Шутка Бетховена вышла кисловатой. В день отъезда Бернадота к Гуммелю явилась полиция и предъявила предписание покинуть столицу в течение двенадцати часов. За что?.. Всего лишь за то, что посол Бернадот, – отныне персона нон грата, – удостоил его своим посещением и оставил запись в его альбоме. Альбом конфискован, бумаги Гуммеля перерыты, а полицейские изъяли даже вполне невинные ноты, изданные во Франции, но ввезённые в Австрию без позволения имперской цензуры. Хорошо, что благодетельный Папа Гайдн немедленно дал Гуммелю рекомендательное письмо князьям Эстергази, не то ему и впрямь пришлось бы скитаться неведомо где.

– Надеюсь, к князю Лихновскому с обыском не придут, – заметил со вздохом Цмескаль.

– Да уж, только этого нам не хватало, – кивнул Бетховен.

В библиотеке Лихновского можно было бы отыскать немало такого, за что теперь не просто высылают из Вены, но и сажают в тюрьму. Однако вольнодумного князя предпочитали не трогать.

– Всё-таки будьте впредь осторожнее, – продолжал гнуть своё Цмескаль. – Вы-то не князь…

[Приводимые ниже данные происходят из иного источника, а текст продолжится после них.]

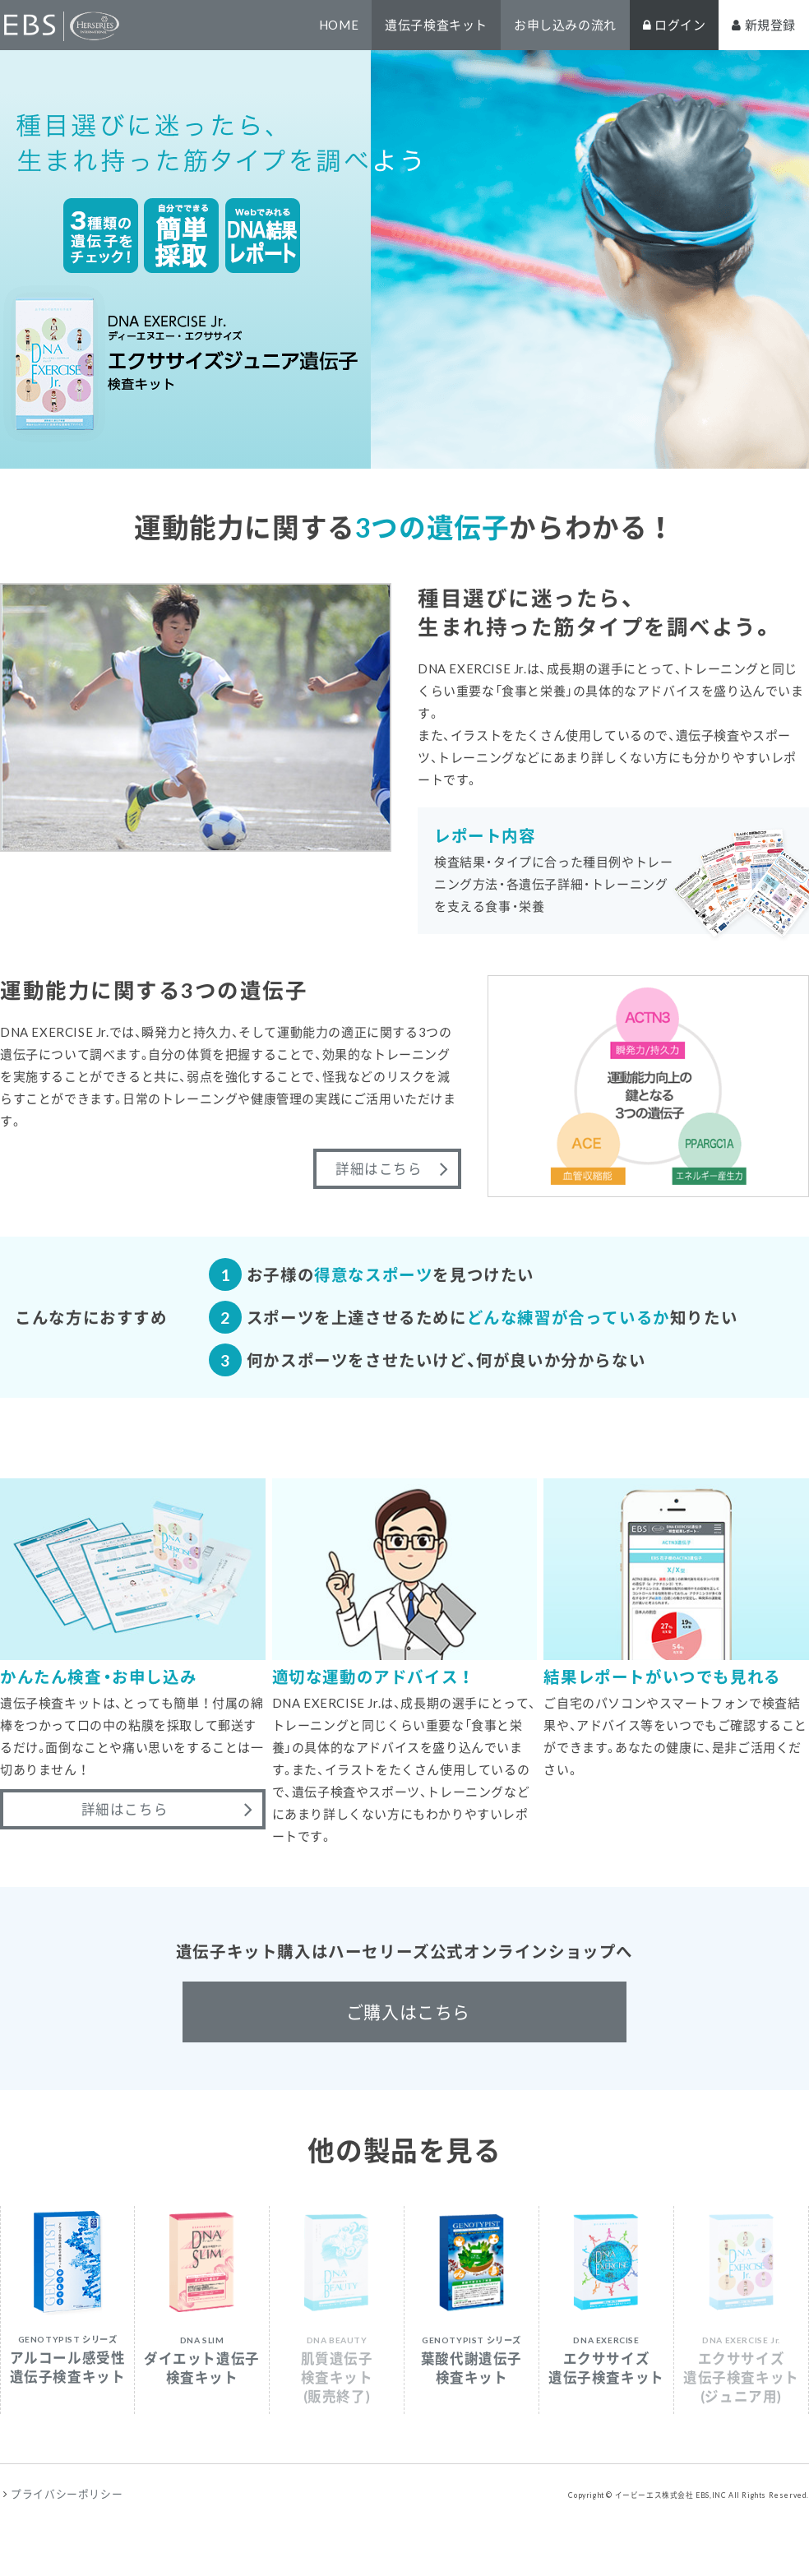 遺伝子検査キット (436, 25)
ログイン (674, 25)
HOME (338, 25)
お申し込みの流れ (565, 25)
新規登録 (764, 25)
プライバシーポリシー (67, 2493)
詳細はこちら (379, 1168)
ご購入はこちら (408, 2011) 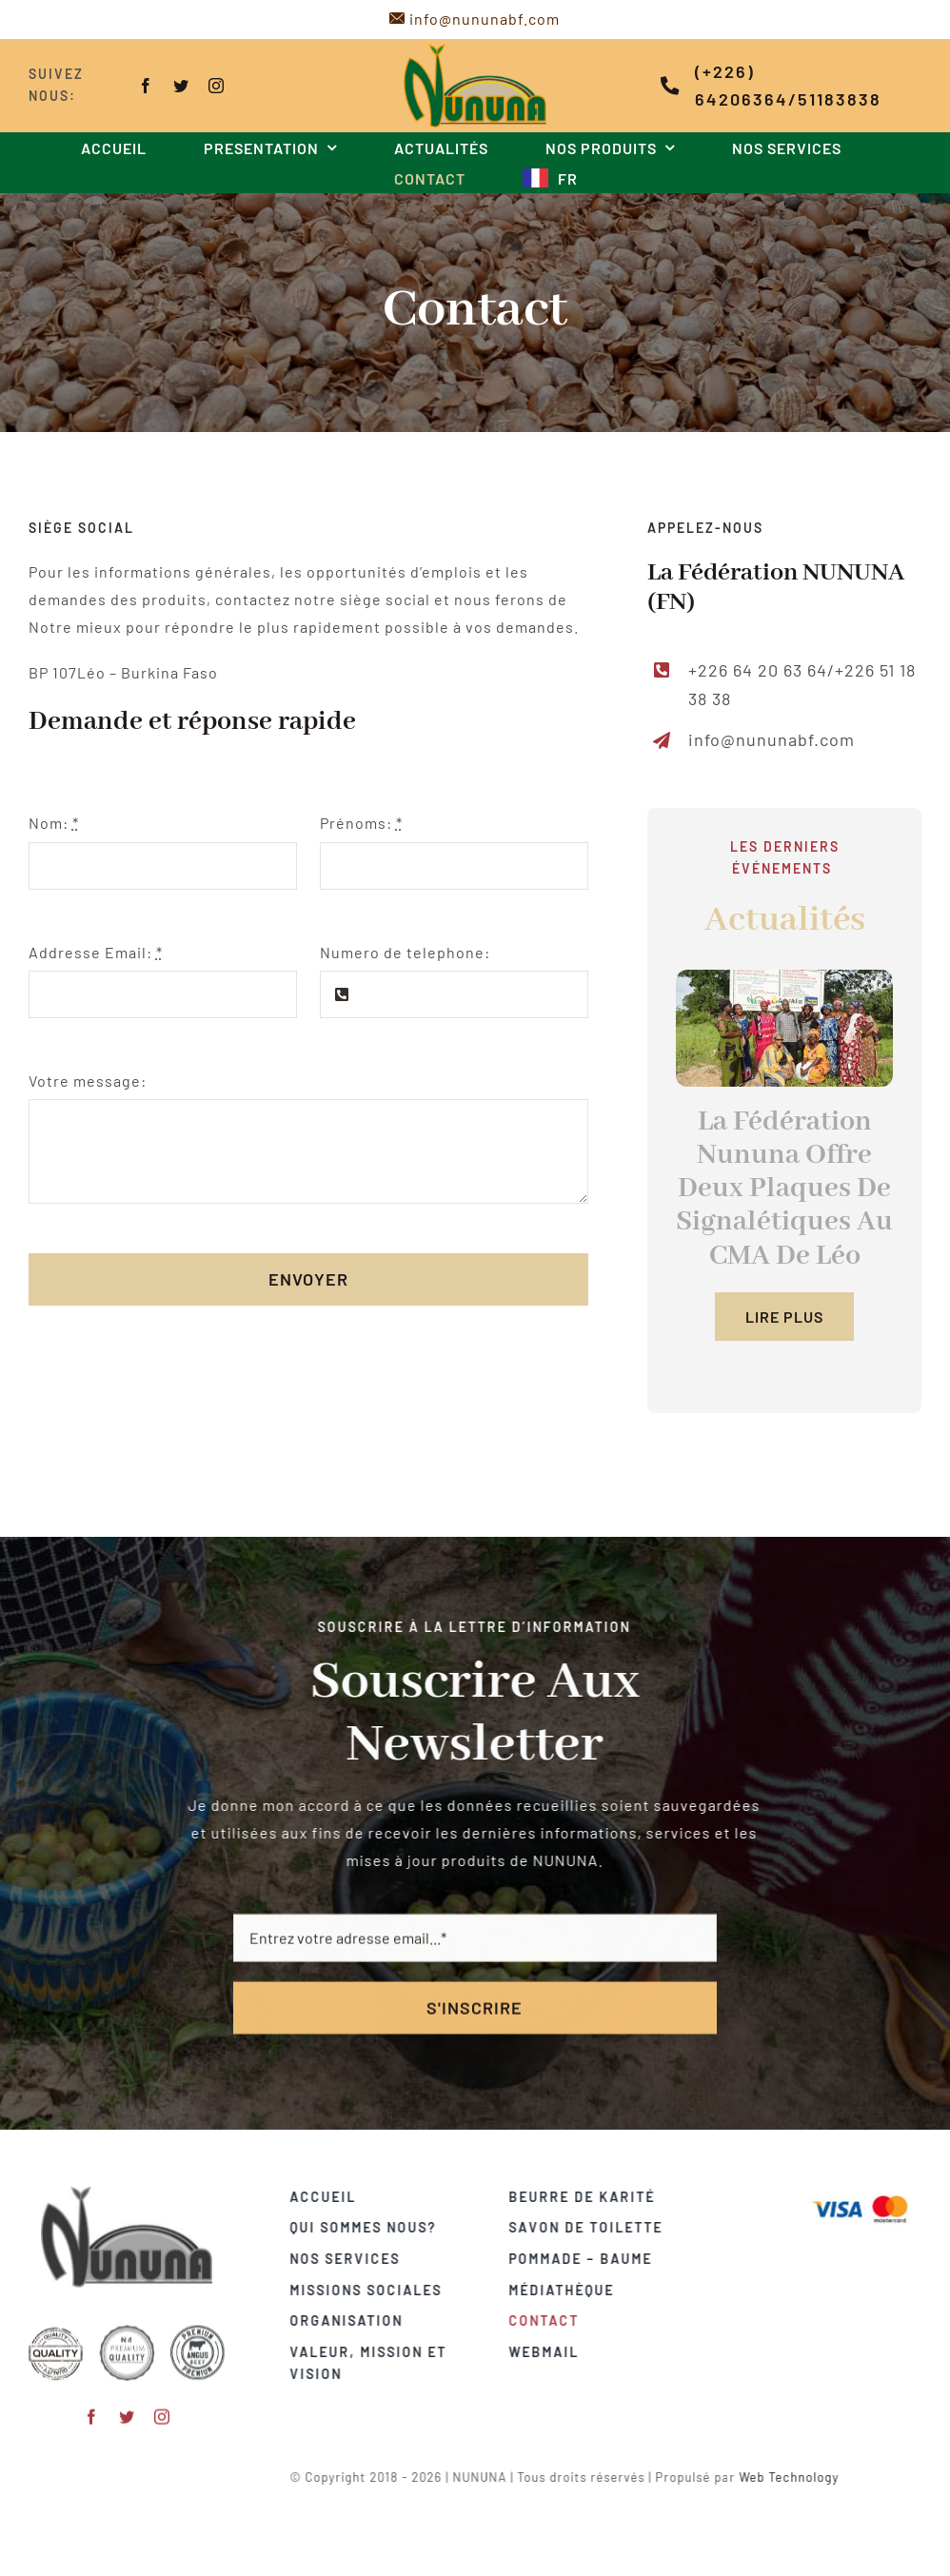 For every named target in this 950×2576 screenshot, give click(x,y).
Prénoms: (359, 823)
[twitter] (180, 85)
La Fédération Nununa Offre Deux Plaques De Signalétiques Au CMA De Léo (786, 1189)
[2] (786, 1028)
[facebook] (145, 85)
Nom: (52, 823)
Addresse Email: (94, 952)
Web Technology (798, 2477)
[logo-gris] (126, 2184)
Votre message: (86, 1081)
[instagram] (216, 85)
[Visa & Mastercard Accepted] (869, 2194)
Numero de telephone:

– Я – больше, чем князь! – рыкнул, стукнув по столу, Бетховен.

«Любезнейший барон-золотарь!..

Пропадите Вы пропадом со всей этой Вашей моралью, я ничего не желаю о ней знать. Сила – вот мораль людей, возвышающихся над остальными; она же и моя мораль.

И если Вы сегодня опять заведёте то же самое, то я буду Вас терзать до тех пор, пока Вы не признаете достойным и достохвальным всё, что мною бы ни делалось»…

Запечатав письмо и отправив слугу к Цмескалю, Бетховен выбросил затупившееся перо, взял более острое и написал на чистом листе название нового произведения:

«Grande Sonate Pathétique»

(«Большая Патетическая Соната»).

Да, именно так и только так. Титульный лист – исключительно на французском. Знающий – всё поймёт. А цензура пусть хлопает ушами, но придраться ни к чему никогда не сможет.

Такой музыки мир ещё не слышал. Это будет… как один со шпагой – против толпы.